* Task requirements:
Look for the word "Templates" in the entries below, then copy every line that has it.

* Records supplied:
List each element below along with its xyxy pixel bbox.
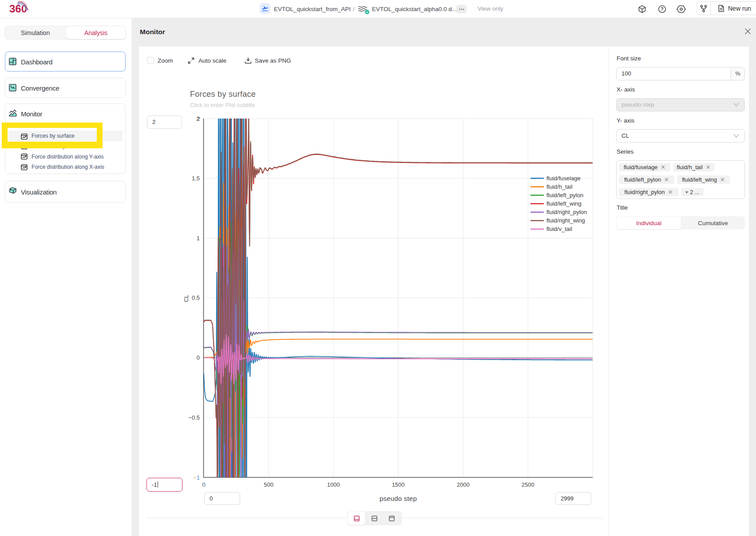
svg-text:2: 2 (197, 115, 200, 122)
svg-text:0.5: 0.5 (192, 294, 200, 301)
svg-text:0: 0 (202, 481, 206, 488)
svg-text:fluid/right_wing: fluid/right_wing (546, 217, 585, 224)
svg-text:?: ? (661, 6, 663, 12)
svg-text:fluid/fuselage: fluid/fuselage (546, 175, 581, 182)
svg-text:fluid/left_pylon: fluid/left_pylon (546, 192, 583, 199)
svg-text:fluid/h_tail: fluid/h_tail (546, 183, 573, 190)
svg-text:2000: 2000 (457, 481, 470, 488)
svg-text:1000: 1000 (327, 481, 340, 488)
svg-text:fluid/right_pylon: fluid/right_pylon (546, 209, 587, 215)
svg-text:CL: CL (183, 295, 190, 302)
svg-text:1500: 1500 (392, 481, 405, 488)
svg-text:−0.5: −0.5 (188, 414, 200, 421)
svg-text:0: 0 (197, 354, 200, 361)
svg-text:fluid/left_wing: fluid/left_wing (546, 200, 582, 207)
svg-text:−1: −1 (193, 474, 200, 481)
svg-text:1: 1 (197, 235, 200, 242)
svg-text:1.5: 1.5 (192, 175, 200, 182)
svg-text:500: 500 (264, 481, 273, 488)
svg-text:fluid/v_tail: fluid/v_tail (546, 226, 572, 232)
svg-text:2500: 2500 (522, 481, 534, 488)
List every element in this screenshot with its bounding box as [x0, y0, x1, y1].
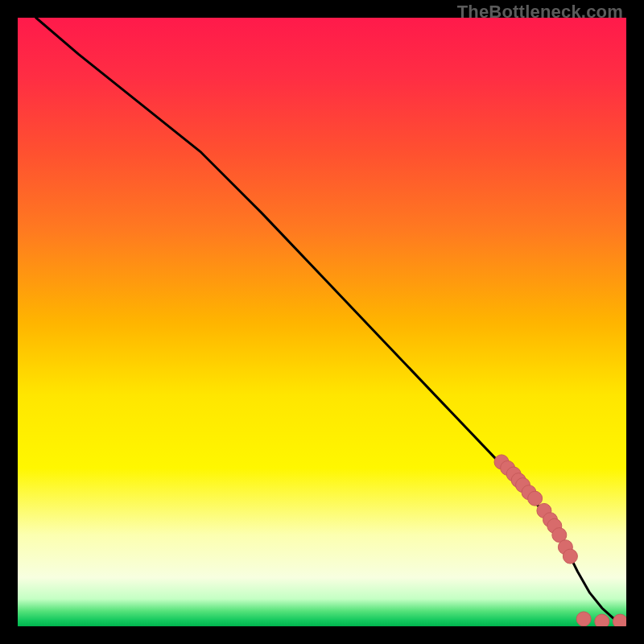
gradient-bg [18, 18, 626, 626]
data-point [576, 612, 591, 626]
data-point [613, 614, 626, 626]
data-point [528, 491, 543, 506]
data-point [563, 549, 577, 564]
chart-frame [18, 18, 626, 626]
chart-svg [18, 18, 626, 626]
data-point [595, 614, 609, 626]
watermark-text: TheBottleneck.com [457, 2, 623, 23]
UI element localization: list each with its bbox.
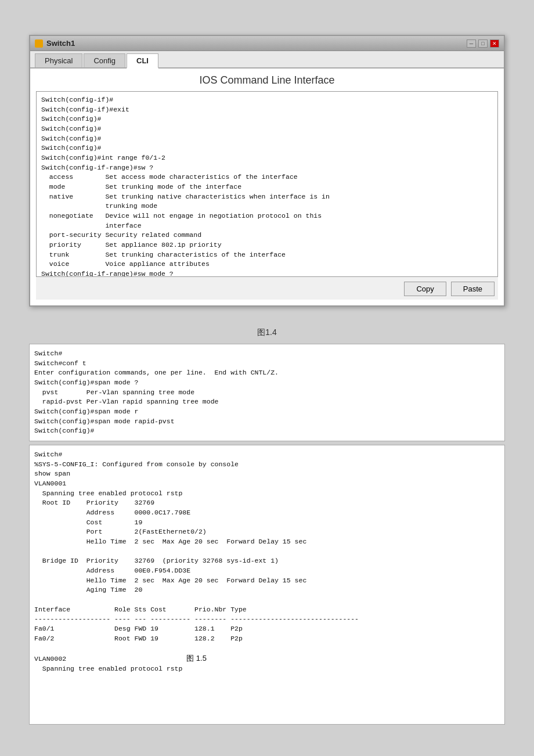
close-button[interactable]: ✕: [490, 39, 499, 48]
tab-bar: Physical Config CLI: [30, 51, 504, 69]
terminal-block-2-top: Switch# Switch#conf t Enter configuratio…: [29, 344, 505, 441]
maximize-button[interactable]: □: [478, 39, 488, 48]
tab-physical[interactable]: Physical: [35, 53, 82, 67]
window-title: Switch1: [46, 39, 75, 48]
window-content: IOS Command Line Interface Switch(config…: [30, 69, 504, 305]
terminal-block-2-lower: Switch# %SYS-5-CONFIG_I: Configured from…: [29, 445, 505, 725]
terminal-lower-output: Switch# %SYS-5-CONFIG_I: Configured from…: [34, 450, 500, 674]
cli-terminal-1[interactable]: Switch(config-if)# Switch(config-if)#exi…: [36, 91, 498, 277]
terminal-top-content[interactable]: Switch# Switch#conf t Enter configuratio…: [30, 344, 504, 441]
window-controls: ─ □ ✕: [467, 39, 499, 48]
minimize-button[interactable]: ─: [467, 39, 476, 48]
tab-cli[interactable]: CLI: [127, 53, 158, 69]
fig14-label: 图1.4: [257, 327, 276, 338]
tab-config[interactable]: Config: [84, 53, 125, 67]
app-icon: [35, 39, 43, 48]
copy-button[interactable]: Copy: [404, 282, 446, 296]
title-bar-left: Switch1: [35, 39, 75, 48]
terminal-lower-content[interactable]: Switch# %SYS-5-CONFIG_I: Configured from…: [30, 445, 504, 724]
cli-heading: IOS Command Line Interface: [36, 74, 498, 87]
terminal-output-1: Switch(config-if)# Switch(config-if)#exi…: [41, 95, 493, 277]
button-row: Copy Paste: [36, 277, 498, 300]
terminal-top-output: Switch# Switch#conf t Enter configuratio…: [34, 349, 500, 436]
paste-button[interactable]: Paste: [451, 282, 495, 296]
title-bar: Switch1 ─ □ ✕: [30, 36, 504, 51]
switch1-window: Switch1 ─ □ ✕ Physical Config CLI IOS Co…: [29, 35, 505, 307]
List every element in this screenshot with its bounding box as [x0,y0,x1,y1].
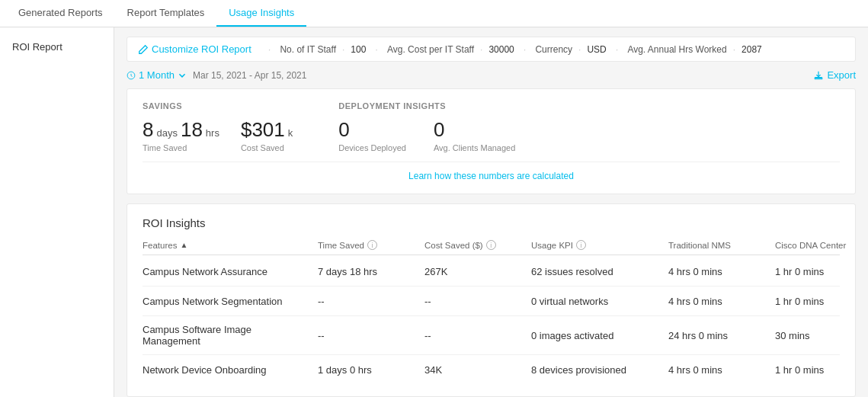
info-usage-kpi-icon[interactable]: i [576,240,586,250]
table-row: Campus Network Segmentation -- -- 0 virt… [143,287,840,316]
deployment-metrics: 0 Devices Deployed 0 Avg. Clients Manage… [338,118,515,152]
main-layout: ROI Report Customize ROI Report · No. of… [0,27,868,397]
calc-link: Learn how these numbers are calculated [143,162,840,181]
param-currency: Currency · USD [535,44,606,55]
param-it-staff: No. of IT Staff · 100 [280,44,366,55]
cell-feature: Network Device Onboarding [143,364,318,376]
roi-insights-card: ROI Insights Features ▲ Time Saved i Cos… [127,203,856,397]
avg-clients-metric: 0 Avg. Clients Managed [434,118,515,152]
devices-deployed-metric: 0 Devices Deployed [338,118,406,152]
cell-cost-saved: 267K [424,266,531,277]
col-cisco-dna: Cisco DNA Center [775,240,868,250]
cell-usage-kpi: 0 virtual networks [531,296,668,307]
tab-bar: Generated Reports Report Templates Usage… [0,0,868,27]
col-usage-kpi: Usage KPI i [531,240,668,250]
tab-report-templates[interactable]: Report Templates [115,0,217,27]
cell-feature: Campus Software Image Management [143,324,318,347]
edit-icon [138,44,149,55]
customize-bar: Customize ROI Report · No. of IT Staff ·… [127,37,856,62]
col-features[interactable]: Features ▲ [143,240,318,250]
export-button[interactable]: Export [813,69,856,81]
sidebar: ROI Report [0,27,114,397]
cell-traditional-nms: 4 hrs 0 mins [668,266,775,277]
tab-usage-insights[interactable]: Usage Insights [216,0,306,27]
cell-usage-kpi: 62 issues resolved [531,266,668,277]
param-cost-per-staff: Avg. Cost per IT Staff · 30000 [387,44,514,55]
col-time-saved: Time Saved i [318,240,424,250]
cell-traditional-nms: 4 hrs 0 mins [668,296,775,307]
table-header: Features ▲ Time Saved i Cost Saved ($) i… [143,240,840,255]
content-area: Customize ROI Report · No. of IT Staff ·… [114,27,868,397]
cell-traditional-nms: 4 hrs 0 mins [668,364,775,376]
savings-section: SAVINGS 8 days 18 hrs Time Saved [143,101,293,152]
cell-cisco-dna: 1 hr 0 mins [775,266,868,277]
cell-cisco-dna: 30 mins [775,330,868,341]
summary-sections: SAVINGS 8 days 18 hrs Time Saved [143,101,840,152]
cell-feature: Campus Network Segmentation [143,296,318,307]
deployment-section: DEPLOYMENT INSIGHTS 0 Devices Deployed 0… [338,101,515,152]
roi-insights-title: ROI Insights [143,216,840,229]
date-left: 1 Month Mar 15, 2021 - Apr 15, 2021 [127,69,306,81]
summary-card: SAVINGS 8 days 18 hrs Time Saved [127,88,856,194]
sort-arrow-icon: ▲ [180,241,187,249]
calc-link-text[interactable]: Learn how these numbers are calculated [408,171,574,181]
date-range: Mar 15, 2021 - Apr 15, 2021 [193,70,306,81]
cell-usage-kpi: 8 devices provisioned [531,364,668,376]
cell-cisco-dna: 1 hr 0 mins [775,364,868,376]
info-cost-saved-icon[interactable]: i [486,240,496,250]
cell-time-saved: -- [318,296,424,307]
cell-time-saved: 1 days 0 hrs [318,364,424,376]
cell-usage-kpi: 0 images activated [531,330,668,341]
info-time-saved-icon[interactable]: i [367,240,377,250]
cell-time-saved: 7 days 18 hrs [318,266,424,277]
table-row: Campus Software Image Management -- -- 0… [143,316,840,355]
cell-cost-saved: -- [424,330,531,341]
cell-cost-saved: -- [424,296,531,307]
export-icon [813,70,824,81]
col-traditional-nms: Traditional NMS [668,240,775,250]
period-selector[interactable]: 1 Month [127,69,187,81]
table-row: Network Device Onboarding 1 days 0 hrs 3… [143,355,840,384]
col-cost-saved: Cost Saved ($) i [424,240,531,250]
savings-metrics: 8 days 18 hrs Time Saved $301 k [143,118,293,152]
cell-time-saved: -- [318,330,424,341]
cell-cost-saved: 34K [424,364,531,376]
cell-feature: Campus Network Assurance [143,266,318,277]
sidebar-item-roi-report[interactable]: ROI Report [0,34,114,60]
tab-generated-reports[interactable]: Generated Reports [6,0,115,27]
customize-roi-link[interactable]: Customize ROI Report [138,43,251,55]
time-saved-metric: 8 days 18 hrs Time Saved [143,118,219,152]
cell-traditional-nms: 24 hrs 0 mins [668,330,775,341]
chevron-down-icon [178,71,187,80]
cost-saved-metric: $301 k Cost Saved [241,118,293,152]
clock-icon [127,71,136,80]
param-annual-hrs: Avg. Annual Hrs Worked · 2087 [627,44,761,55]
cell-cisco-dna: 1 hr 0 mins [775,296,868,307]
table-row: Campus Network Assurance 7 days 18 hrs 2… [143,257,840,287]
date-bar: 1 Month Mar 15, 2021 - Apr 15, 2021 Expo… [127,69,856,81]
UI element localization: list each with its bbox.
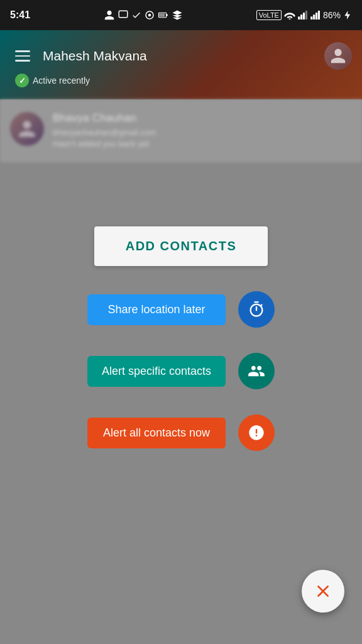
contact-sub-line2: Hasn't added you back yet [53, 138, 352, 150]
svg-rect-9 [305, 11, 307, 19]
alert-all-icon-button[interactable] [238, 414, 275, 451]
avatar[interactable] [324, 42, 352, 70]
svg-rect-11 [313, 14, 315, 19]
alert-specific-row: Alert specific contacts [0, 353, 362, 389]
share-location-icon-button[interactable] [238, 291, 275, 328]
main-content: ADD CONTACTS Share location later Alert … [0, 176, 362, 644]
svg-rect-12 [315, 13, 317, 19]
svg-point-2 [148, 14, 151, 17]
contact-avatar-icon [17, 119, 37, 139]
contacts-icon [104, 9, 115, 21]
svg-rect-5 [159, 13, 165, 16]
exclamation-icon [248, 424, 265, 441]
timer-icon [248, 301, 265, 318]
alert-all-button[interactable]: Alert all contacts now [87, 418, 226, 448]
svg-rect-0 [119, 11, 128, 18]
battery-percent: 86% [323, 10, 341, 20]
status-bar: 5:41 VoLTE 86% [0, 0, 362, 30]
battery-bar-icon [158, 9, 169, 21]
signal2-icon [310, 11, 321, 19]
close-fab-button[interactable] [302, 570, 344, 613]
wifi-icon [284, 11, 295, 19]
bolt-icon [343, 11, 352, 19]
active-status-row: Active recently [15, 74, 352, 87]
active-indicator [15, 74, 29, 87]
alert-specific-icon-button[interactable] [238, 353, 275, 389]
close-icon [313, 581, 333, 601]
svg-rect-6 [298, 16, 300, 19]
svg-rect-8 [303, 13, 305, 19]
contact-info: Bhavya Chauhan bhavyachauhan@gmail.com H… [53, 112, 352, 150]
app-bar-title: Mahesh Makvana [43, 48, 324, 64]
menu-button[interactable] [10, 45, 35, 67]
signal-icon [298, 11, 308, 19]
check-icon [131, 10, 141, 20]
share-location-row: Share location later [0, 291, 362, 328]
active-status-text: Active recently [33, 75, 90, 86]
status-icons-left [104, 9, 183, 21]
contact-sub-line1: bhavyachauhan@gmail.com [53, 127, 352, 138]
status-right: VoLTE 86% [256, 10, 352, 20]
status-time: 5:41 [10, 9, 30, 21]
svg-rect-10 [310, 16, 312, 19]
person-icon [329, 47, 347, 65]
add-contacts-button[interactable]: ADD CONTACTS [94, 226, 268, 266]
volte-label: VoLTE [256, 10, 282, 20]
app-bar: Mahesh Makvana Active recently [0, 30, 362, 99]
alert-all-row: Alert all contacts now [0, 414, 362, 451]
contact-avatar [10, 112, 44, 146]
contact-card: Bhavya Chauhan bhavyachauhan@gmail.com H… [0, 99, 362, 162]
svg-rect-13 [318, 11, 320, 19]
alert-specific-button[interactable]: Alert specific contacts [87, 356, 226, 387]
contact-name: Bhavya Chauhan [53, 112, 352, 125]
app-icon [172, 9, 183, 21]
svg-rect-7 [300, 14, 302, 19]
share-location-button[interactable]: Share location later [87, 294, 226, 325]
svg-rect-4 [166, 14, 167, 16]
target-icon [144, 9, 155, 21]
screen-icon [118, 9, 129, 21]
group-icon [248, 362, 265, 380]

* Result for this task:
tab-bar: Generated Reports Report Templates Usage… [0,0,868,27]
tab-report-templates[interactable]: Report Templates [115,0,217,27]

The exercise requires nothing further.